(Extracted records begins)

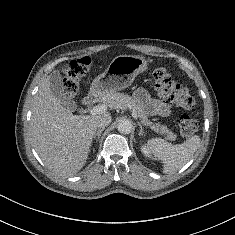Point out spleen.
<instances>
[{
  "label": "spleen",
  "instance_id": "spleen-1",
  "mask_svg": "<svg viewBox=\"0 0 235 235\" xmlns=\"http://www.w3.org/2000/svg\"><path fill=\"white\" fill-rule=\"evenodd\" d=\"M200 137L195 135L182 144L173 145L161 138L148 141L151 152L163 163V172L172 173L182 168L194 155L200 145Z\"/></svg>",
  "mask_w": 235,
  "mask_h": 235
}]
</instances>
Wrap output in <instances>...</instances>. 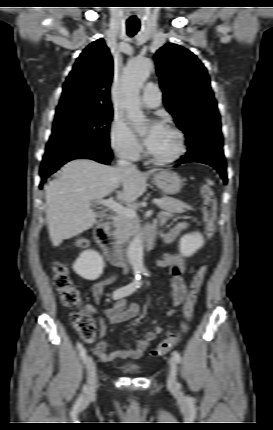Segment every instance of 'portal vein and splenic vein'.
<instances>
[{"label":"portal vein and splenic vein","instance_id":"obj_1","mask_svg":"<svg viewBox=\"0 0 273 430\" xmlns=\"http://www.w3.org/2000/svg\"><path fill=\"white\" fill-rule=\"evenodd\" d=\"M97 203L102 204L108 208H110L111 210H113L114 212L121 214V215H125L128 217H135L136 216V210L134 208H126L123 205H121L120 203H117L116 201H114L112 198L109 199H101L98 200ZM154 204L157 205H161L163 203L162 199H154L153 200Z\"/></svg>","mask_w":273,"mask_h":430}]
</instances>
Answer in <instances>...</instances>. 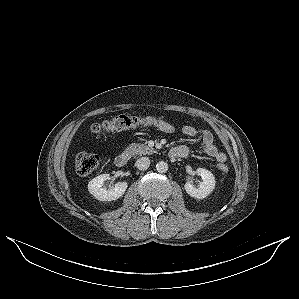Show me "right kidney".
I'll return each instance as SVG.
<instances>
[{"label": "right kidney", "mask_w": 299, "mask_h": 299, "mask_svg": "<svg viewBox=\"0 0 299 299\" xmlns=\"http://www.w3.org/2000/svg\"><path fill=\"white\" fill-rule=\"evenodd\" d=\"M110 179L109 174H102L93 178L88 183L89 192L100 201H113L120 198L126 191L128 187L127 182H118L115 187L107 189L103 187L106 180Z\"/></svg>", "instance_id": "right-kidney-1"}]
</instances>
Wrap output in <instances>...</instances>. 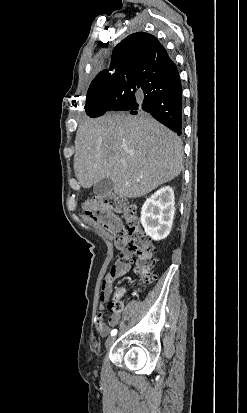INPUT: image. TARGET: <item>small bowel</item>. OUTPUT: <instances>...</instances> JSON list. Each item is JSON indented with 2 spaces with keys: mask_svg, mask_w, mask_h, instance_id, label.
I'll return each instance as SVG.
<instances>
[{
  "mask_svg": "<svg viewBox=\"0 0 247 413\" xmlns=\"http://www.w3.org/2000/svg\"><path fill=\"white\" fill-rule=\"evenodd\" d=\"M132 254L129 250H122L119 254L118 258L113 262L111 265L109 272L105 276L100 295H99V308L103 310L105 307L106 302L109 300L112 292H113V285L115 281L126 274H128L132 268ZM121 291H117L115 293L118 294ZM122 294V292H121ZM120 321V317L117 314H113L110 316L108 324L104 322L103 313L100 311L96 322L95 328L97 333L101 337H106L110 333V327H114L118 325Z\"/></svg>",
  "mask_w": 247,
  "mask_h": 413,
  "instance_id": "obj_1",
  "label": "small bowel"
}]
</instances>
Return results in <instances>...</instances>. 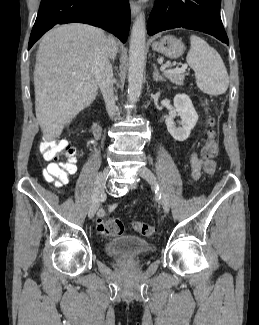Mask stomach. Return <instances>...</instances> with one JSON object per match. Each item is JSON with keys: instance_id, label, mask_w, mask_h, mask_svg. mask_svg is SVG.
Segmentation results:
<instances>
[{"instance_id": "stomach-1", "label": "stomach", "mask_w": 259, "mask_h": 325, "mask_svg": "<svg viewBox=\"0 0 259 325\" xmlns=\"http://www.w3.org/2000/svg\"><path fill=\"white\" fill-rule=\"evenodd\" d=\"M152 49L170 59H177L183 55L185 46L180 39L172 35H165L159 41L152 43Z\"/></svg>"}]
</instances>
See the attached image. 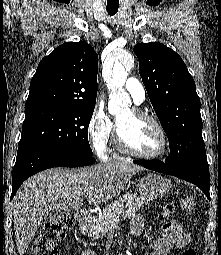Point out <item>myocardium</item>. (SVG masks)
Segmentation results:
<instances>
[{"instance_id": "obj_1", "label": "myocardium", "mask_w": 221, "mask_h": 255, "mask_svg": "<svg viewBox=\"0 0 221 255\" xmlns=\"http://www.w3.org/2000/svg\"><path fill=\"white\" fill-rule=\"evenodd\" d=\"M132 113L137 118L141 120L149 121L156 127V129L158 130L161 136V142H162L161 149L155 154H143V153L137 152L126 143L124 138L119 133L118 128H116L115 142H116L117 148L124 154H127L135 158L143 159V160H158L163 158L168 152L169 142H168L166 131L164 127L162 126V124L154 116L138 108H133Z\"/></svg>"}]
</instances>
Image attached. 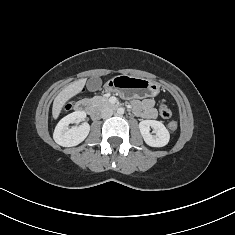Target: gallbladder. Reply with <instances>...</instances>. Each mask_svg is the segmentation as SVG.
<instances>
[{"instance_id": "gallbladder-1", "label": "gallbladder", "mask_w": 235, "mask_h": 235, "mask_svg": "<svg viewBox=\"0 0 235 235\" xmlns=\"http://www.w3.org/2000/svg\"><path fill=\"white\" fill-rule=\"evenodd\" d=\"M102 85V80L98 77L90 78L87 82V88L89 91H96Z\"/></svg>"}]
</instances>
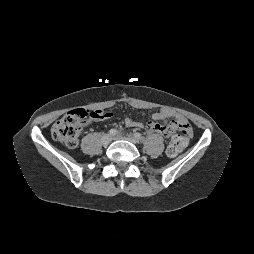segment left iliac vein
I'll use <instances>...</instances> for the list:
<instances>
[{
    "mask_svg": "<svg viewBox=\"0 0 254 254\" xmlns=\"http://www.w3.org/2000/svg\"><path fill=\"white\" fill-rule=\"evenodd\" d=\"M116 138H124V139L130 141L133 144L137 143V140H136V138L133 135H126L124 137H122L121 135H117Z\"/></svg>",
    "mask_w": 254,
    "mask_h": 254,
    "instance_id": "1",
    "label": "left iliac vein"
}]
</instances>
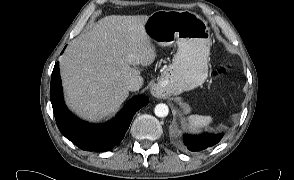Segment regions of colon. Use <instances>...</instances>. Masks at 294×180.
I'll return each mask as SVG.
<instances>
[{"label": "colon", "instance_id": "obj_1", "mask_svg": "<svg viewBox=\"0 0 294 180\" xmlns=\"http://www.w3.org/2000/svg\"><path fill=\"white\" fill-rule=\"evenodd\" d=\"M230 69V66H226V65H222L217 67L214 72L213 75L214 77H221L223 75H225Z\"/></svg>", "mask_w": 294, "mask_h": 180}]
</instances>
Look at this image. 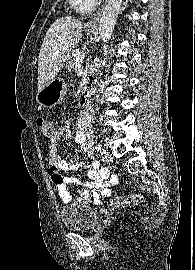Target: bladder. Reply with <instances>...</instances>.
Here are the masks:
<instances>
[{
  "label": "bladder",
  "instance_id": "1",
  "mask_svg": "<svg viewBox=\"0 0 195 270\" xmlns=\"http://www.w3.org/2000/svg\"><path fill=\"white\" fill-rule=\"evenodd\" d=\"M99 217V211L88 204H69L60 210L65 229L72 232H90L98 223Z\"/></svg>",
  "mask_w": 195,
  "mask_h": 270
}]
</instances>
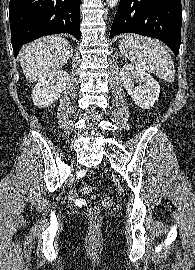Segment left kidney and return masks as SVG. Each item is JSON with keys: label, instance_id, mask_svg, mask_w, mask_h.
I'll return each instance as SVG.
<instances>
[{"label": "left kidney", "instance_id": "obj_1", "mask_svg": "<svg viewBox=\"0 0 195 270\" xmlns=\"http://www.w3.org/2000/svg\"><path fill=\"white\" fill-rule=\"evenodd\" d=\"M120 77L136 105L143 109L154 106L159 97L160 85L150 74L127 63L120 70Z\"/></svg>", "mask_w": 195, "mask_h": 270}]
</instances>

(Extracted records ends)

__Task item__:
Reproduce the lines from the one with "Segment left kidney" through the end of the data, keeping both end lines, adding nothing, and dropping any pictures.

__Reply to the exercise__:
Segment left kidney and return masks as SVG. Each item is JSON with keys: label, instance_id, mask_svg, mask_w, mask_h.
I'll return each instance as SVG.
<instances>
[{"label": "left kidney", "instance_id": "obj_1", "mask_svg": "<svg viewBox=\"0 0 195 270\" xmlns=\"http://www.w3.org/2000/svg\"><path fill=\"white\" fill-rule=\"evenodd\" d=\"M120 77L136 105L143 109L154 106L159 97L160 85L150 74L127 63L120 70Z\"/></svg>", "mask_w": 195, "mask_h": 270}]
</instances>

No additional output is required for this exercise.